* Required action: This task calls for copying every line in the data below that contains the word "Batterie".

* Records supplied:

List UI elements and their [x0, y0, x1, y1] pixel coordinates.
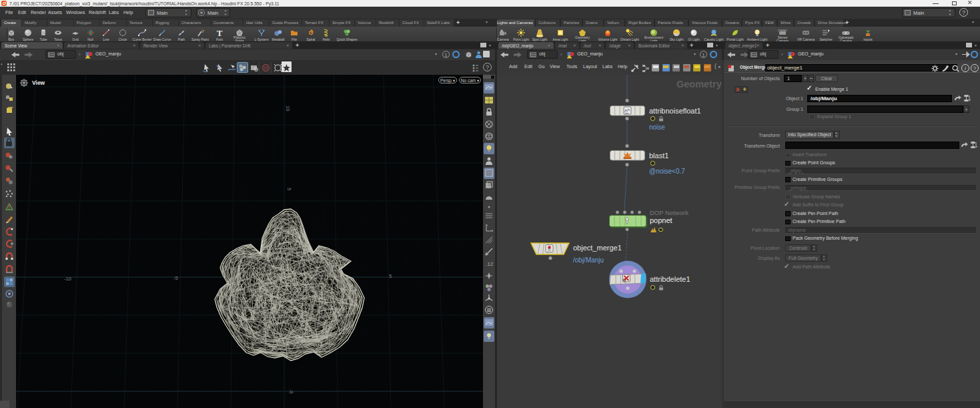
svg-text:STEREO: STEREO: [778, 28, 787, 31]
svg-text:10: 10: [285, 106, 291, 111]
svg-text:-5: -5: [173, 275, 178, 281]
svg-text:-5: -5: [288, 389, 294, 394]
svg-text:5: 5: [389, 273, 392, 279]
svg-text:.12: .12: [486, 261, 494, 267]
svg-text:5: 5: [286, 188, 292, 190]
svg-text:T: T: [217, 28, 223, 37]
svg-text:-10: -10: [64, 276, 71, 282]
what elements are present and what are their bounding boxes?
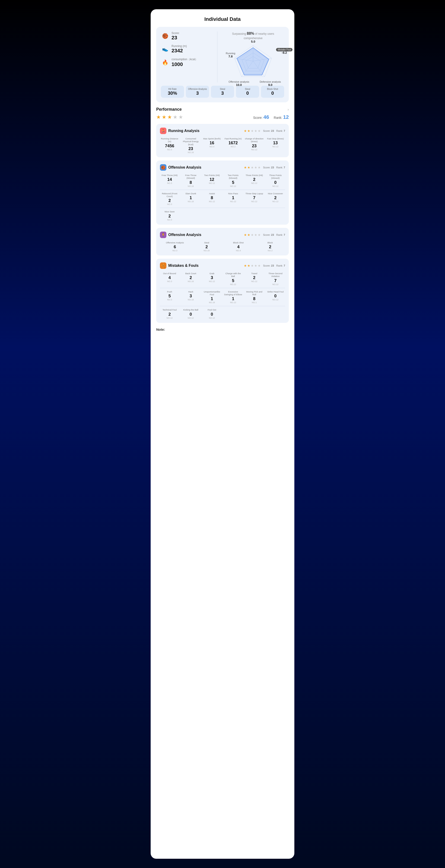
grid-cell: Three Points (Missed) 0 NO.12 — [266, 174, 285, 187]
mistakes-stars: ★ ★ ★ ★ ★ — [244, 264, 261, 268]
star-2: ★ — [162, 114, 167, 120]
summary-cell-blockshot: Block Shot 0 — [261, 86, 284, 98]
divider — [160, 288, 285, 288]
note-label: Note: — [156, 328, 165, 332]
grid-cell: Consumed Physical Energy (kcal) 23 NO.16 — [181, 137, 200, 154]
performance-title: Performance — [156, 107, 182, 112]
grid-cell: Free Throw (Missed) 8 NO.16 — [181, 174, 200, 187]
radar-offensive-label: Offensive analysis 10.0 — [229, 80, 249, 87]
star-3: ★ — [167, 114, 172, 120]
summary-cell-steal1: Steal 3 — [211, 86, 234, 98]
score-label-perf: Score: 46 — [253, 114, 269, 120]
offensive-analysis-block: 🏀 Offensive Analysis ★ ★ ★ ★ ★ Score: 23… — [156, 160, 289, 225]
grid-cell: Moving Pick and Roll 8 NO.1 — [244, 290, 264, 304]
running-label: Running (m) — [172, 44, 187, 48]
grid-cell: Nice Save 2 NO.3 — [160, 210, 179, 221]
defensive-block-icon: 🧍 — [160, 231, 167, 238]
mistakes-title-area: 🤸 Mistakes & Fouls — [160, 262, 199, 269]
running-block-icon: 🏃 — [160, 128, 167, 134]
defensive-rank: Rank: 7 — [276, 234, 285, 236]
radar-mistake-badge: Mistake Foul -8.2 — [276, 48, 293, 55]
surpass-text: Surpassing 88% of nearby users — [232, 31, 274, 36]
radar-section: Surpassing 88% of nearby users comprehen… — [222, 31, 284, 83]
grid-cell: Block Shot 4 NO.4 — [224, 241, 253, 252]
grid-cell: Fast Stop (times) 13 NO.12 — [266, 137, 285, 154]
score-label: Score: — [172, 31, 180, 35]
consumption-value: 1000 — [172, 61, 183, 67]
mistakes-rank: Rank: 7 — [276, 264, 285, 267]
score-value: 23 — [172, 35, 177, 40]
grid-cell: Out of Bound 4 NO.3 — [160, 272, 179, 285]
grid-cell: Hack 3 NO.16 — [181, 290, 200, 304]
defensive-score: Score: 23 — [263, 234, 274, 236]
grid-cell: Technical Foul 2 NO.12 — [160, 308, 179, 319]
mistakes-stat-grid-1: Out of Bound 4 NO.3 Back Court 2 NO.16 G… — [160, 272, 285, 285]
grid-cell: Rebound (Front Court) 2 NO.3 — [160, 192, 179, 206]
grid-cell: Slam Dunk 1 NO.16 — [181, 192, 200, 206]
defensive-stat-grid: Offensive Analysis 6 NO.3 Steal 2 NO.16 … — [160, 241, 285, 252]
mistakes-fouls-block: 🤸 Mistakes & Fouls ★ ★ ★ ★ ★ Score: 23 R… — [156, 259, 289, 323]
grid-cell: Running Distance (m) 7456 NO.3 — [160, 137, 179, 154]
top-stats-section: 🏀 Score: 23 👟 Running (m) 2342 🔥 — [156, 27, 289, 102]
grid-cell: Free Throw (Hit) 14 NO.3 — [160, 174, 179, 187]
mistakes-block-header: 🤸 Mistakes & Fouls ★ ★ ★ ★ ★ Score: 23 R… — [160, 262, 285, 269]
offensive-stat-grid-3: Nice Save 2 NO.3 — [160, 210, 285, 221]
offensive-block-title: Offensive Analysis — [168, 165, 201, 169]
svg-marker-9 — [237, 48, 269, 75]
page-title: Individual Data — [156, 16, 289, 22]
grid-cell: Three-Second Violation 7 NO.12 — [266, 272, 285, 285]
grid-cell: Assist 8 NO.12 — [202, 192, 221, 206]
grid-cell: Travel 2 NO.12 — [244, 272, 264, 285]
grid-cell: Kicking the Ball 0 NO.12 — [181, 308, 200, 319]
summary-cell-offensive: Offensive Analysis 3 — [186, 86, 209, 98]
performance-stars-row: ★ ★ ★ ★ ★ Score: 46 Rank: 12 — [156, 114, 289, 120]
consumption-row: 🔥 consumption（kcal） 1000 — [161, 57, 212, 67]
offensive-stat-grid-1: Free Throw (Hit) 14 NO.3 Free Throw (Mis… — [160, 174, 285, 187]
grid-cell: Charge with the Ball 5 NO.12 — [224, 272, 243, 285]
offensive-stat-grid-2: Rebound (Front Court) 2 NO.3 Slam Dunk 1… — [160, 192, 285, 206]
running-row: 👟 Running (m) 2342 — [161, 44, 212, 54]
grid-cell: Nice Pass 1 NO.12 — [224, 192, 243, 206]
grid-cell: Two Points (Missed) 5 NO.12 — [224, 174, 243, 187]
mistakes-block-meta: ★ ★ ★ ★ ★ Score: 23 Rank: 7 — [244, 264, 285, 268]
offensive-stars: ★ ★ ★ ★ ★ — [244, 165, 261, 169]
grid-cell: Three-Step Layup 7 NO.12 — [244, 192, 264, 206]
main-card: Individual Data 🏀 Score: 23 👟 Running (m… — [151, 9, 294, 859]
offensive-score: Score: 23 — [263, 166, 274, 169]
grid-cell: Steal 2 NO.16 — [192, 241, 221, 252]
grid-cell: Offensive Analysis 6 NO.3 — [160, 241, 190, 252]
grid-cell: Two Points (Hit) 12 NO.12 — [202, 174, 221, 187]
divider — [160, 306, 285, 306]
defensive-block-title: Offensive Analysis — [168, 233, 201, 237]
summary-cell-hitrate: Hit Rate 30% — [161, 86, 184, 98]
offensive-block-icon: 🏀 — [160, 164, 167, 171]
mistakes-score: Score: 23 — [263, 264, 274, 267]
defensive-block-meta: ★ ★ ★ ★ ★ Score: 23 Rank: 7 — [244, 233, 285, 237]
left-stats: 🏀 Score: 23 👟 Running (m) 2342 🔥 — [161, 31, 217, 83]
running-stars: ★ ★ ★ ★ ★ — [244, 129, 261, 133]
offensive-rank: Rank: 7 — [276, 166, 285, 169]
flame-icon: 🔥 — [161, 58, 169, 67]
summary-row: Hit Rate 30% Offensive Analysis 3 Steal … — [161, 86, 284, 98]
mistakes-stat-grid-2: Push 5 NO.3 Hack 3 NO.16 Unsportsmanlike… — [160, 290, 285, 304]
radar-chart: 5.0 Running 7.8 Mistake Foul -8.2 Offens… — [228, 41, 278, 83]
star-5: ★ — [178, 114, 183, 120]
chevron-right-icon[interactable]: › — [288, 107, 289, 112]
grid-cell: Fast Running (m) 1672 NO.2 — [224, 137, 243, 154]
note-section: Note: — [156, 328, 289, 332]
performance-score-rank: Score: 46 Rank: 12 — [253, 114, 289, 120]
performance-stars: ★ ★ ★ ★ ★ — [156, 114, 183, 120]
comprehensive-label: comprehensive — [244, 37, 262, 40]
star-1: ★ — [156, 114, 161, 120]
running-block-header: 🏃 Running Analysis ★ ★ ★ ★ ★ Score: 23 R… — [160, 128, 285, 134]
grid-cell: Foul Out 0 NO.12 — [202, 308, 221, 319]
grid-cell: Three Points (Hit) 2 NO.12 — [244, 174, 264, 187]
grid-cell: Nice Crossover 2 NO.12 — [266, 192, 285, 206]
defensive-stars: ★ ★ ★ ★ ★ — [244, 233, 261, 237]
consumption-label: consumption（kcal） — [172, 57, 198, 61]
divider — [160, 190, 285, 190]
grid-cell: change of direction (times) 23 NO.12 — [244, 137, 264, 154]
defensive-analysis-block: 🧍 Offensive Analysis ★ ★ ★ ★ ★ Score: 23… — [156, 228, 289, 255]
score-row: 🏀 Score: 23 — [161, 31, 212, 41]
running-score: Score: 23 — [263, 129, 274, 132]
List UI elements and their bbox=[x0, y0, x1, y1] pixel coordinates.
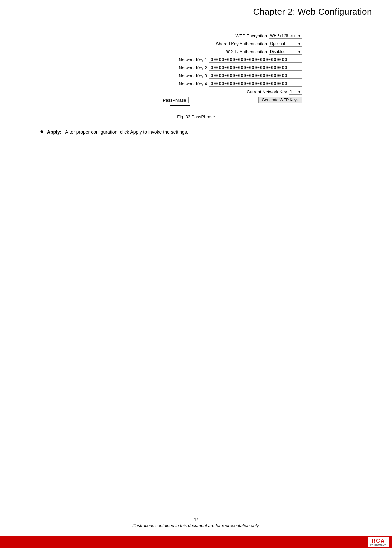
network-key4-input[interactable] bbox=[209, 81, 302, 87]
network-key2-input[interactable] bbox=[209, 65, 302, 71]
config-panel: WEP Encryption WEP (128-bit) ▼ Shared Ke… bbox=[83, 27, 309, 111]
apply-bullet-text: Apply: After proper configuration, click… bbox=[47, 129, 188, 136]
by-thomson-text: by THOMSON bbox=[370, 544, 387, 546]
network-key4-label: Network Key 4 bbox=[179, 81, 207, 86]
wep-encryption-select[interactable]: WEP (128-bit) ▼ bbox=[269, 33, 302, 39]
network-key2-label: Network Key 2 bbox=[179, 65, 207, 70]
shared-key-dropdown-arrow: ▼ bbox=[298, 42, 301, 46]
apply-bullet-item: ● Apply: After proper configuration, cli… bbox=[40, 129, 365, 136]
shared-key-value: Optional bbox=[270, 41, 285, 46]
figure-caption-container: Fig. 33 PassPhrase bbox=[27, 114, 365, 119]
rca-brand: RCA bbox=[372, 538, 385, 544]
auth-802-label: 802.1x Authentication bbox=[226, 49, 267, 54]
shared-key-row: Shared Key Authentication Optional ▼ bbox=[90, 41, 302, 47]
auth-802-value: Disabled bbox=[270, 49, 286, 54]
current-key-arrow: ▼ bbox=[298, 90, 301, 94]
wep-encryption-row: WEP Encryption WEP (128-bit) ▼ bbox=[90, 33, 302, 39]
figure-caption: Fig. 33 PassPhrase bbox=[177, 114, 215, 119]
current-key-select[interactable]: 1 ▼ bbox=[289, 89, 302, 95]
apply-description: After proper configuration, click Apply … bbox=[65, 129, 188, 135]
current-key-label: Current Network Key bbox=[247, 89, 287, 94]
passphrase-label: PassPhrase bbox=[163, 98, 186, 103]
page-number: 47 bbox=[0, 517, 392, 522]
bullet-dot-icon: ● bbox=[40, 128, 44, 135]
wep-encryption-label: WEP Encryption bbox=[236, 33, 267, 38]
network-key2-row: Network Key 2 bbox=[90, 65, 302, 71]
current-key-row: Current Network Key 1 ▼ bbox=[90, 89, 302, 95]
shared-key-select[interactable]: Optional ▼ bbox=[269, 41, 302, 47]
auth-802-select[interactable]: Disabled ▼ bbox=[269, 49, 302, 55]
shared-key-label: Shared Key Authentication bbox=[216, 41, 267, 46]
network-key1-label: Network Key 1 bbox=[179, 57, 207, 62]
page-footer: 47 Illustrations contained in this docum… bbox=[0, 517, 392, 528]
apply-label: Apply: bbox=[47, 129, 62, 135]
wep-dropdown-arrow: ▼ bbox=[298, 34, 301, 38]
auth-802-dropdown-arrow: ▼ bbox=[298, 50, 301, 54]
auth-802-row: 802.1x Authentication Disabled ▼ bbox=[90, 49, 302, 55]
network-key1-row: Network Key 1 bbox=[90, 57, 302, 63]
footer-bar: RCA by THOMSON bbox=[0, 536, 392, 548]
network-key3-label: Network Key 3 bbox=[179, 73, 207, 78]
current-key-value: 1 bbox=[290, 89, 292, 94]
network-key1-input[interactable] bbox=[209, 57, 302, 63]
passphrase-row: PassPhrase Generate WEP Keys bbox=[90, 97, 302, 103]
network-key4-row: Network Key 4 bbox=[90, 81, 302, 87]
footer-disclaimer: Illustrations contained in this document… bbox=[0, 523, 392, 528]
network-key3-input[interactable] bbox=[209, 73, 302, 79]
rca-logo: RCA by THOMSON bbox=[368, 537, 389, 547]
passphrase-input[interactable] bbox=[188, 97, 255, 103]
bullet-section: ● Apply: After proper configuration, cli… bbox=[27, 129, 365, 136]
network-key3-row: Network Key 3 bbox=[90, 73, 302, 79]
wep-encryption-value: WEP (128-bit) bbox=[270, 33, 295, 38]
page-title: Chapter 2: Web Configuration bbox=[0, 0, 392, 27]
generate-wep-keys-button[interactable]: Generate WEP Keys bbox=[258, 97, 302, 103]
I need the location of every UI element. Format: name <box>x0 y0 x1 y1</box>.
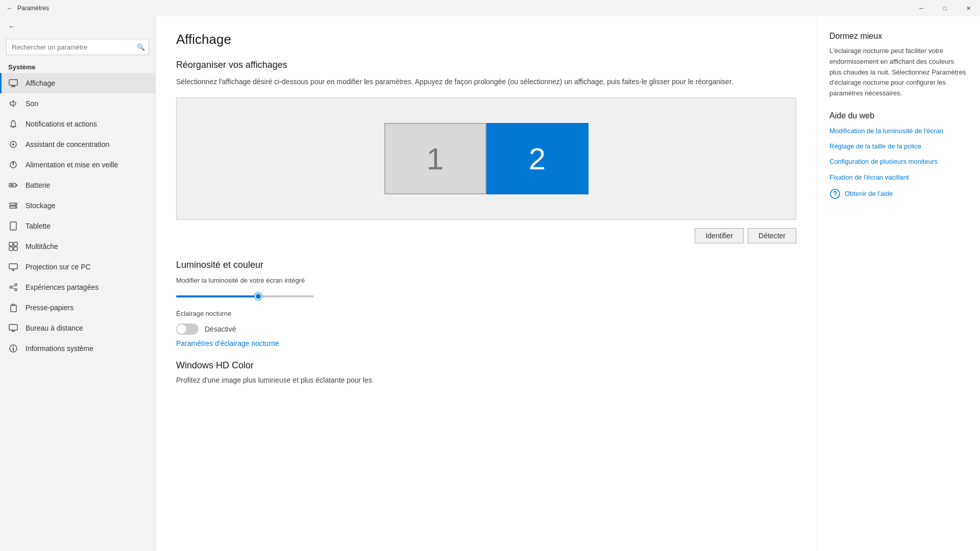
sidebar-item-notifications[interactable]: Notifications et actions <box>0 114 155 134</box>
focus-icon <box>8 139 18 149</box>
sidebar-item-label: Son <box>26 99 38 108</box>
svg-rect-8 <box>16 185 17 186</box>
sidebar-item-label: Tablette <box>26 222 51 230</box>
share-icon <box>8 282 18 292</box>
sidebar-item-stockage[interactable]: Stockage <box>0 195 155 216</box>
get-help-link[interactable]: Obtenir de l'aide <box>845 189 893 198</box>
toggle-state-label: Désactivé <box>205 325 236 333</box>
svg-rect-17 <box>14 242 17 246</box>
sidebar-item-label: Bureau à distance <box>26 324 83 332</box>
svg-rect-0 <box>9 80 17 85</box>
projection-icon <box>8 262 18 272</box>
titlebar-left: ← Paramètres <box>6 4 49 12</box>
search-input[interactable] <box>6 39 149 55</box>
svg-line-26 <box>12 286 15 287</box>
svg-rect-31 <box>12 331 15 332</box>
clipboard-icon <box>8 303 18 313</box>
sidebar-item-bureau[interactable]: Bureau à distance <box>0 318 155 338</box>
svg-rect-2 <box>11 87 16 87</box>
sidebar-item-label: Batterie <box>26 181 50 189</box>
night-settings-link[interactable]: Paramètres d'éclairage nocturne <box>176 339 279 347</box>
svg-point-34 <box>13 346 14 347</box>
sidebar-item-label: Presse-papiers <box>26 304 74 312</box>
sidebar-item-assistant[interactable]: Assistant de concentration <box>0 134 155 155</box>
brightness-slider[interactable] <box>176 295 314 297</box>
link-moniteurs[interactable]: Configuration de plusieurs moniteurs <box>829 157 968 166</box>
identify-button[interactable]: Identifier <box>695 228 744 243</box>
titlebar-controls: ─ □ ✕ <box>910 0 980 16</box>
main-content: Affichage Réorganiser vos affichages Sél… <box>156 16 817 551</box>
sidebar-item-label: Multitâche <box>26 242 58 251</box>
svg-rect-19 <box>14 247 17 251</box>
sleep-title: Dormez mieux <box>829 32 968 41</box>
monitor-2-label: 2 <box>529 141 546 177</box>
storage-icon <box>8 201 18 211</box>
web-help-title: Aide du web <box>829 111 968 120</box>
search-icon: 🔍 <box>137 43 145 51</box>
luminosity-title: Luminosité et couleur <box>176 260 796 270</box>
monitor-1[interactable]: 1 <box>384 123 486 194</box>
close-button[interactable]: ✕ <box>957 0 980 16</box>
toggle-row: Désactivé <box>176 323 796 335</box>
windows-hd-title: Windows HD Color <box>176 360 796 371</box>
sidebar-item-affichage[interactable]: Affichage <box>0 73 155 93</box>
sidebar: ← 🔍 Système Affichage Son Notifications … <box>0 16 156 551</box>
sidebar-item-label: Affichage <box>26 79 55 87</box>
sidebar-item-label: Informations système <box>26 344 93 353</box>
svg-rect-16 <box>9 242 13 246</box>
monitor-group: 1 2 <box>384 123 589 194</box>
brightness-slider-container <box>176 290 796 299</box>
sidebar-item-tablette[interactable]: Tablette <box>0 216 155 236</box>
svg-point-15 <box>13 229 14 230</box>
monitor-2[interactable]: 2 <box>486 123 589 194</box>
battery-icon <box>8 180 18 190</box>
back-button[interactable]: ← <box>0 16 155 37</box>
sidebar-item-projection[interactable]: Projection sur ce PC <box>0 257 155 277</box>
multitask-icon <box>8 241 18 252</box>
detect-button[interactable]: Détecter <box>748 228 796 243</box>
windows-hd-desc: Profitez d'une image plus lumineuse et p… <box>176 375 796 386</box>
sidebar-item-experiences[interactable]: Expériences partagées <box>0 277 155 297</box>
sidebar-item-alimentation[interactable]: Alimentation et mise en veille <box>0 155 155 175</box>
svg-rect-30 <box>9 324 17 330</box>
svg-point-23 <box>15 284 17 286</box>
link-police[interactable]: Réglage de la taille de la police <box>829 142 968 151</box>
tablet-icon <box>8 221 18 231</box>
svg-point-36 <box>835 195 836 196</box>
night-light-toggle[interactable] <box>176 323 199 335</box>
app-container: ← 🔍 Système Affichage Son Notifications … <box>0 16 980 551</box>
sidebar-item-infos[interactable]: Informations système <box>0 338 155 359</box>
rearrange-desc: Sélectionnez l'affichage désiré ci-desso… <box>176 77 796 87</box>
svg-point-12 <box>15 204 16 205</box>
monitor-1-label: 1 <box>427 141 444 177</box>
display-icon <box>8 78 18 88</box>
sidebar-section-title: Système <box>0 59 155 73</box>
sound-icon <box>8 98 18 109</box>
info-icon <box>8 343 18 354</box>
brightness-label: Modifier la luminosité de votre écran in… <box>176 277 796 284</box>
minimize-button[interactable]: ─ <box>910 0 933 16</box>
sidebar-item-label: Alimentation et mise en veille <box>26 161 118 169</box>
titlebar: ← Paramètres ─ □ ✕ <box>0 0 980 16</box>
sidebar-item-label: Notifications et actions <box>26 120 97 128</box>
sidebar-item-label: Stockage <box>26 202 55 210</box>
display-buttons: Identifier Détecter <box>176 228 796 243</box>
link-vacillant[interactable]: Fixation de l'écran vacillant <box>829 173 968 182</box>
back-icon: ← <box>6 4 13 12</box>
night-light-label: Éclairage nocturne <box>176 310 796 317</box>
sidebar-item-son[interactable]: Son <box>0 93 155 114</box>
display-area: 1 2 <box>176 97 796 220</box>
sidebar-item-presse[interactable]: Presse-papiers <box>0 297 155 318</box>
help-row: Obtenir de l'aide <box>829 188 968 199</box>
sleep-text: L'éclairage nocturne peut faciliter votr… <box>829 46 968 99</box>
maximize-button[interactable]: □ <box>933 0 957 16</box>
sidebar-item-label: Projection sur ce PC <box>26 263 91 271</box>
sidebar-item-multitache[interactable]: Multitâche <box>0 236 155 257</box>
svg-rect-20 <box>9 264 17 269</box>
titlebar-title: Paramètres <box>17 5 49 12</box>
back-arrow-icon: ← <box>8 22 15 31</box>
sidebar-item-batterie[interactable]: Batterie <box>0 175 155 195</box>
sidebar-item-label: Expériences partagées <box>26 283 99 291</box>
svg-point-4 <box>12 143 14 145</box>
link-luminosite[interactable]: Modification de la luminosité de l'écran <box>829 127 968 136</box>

* Task solution:
sidebar-item-label: Batterie <box>26 181 50 189</box>
sidebar-item-batterie[interactable]: Batterie <box>0 175 155 195</box>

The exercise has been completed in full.